- _WHAT THE TASK REQUIRES_
Nothing but the records, copied exactly and stripped of pictures, should be in the answer.

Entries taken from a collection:
※ ※ ※
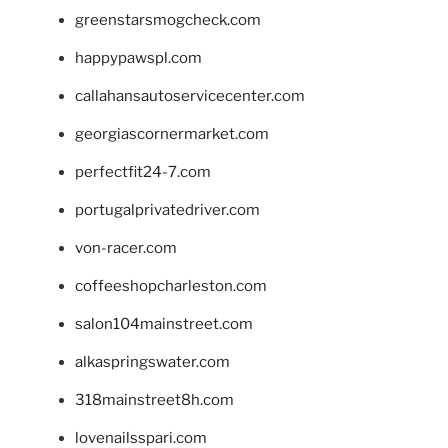
greenstarsmogcheck.com
happypawspl.com
callahansautoservicecenter.com
georgiascornermarket.com
perfectfit24-7.com
portugalprivatedriver.com
von-racer.com
coffeeshopcharleston.com
salon104mainstreet.com
alkaspringswater.com
318mainstreet8h.com
lovenailsspari.com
※ ※ ※
- _EXPECTED OUTPUT_
greenstarsmogcheck.com
happypawspl.com
callahansautoservicecenter.com
georgiascornermarket.com
perfectfit24-7.com
portugalprivatedriver.com
von-racer.com
coffeeshopcharleston.com
salon104mainstreet.com
alkaspringswater.com
318mainstreet8h.com
lovenailsspari.com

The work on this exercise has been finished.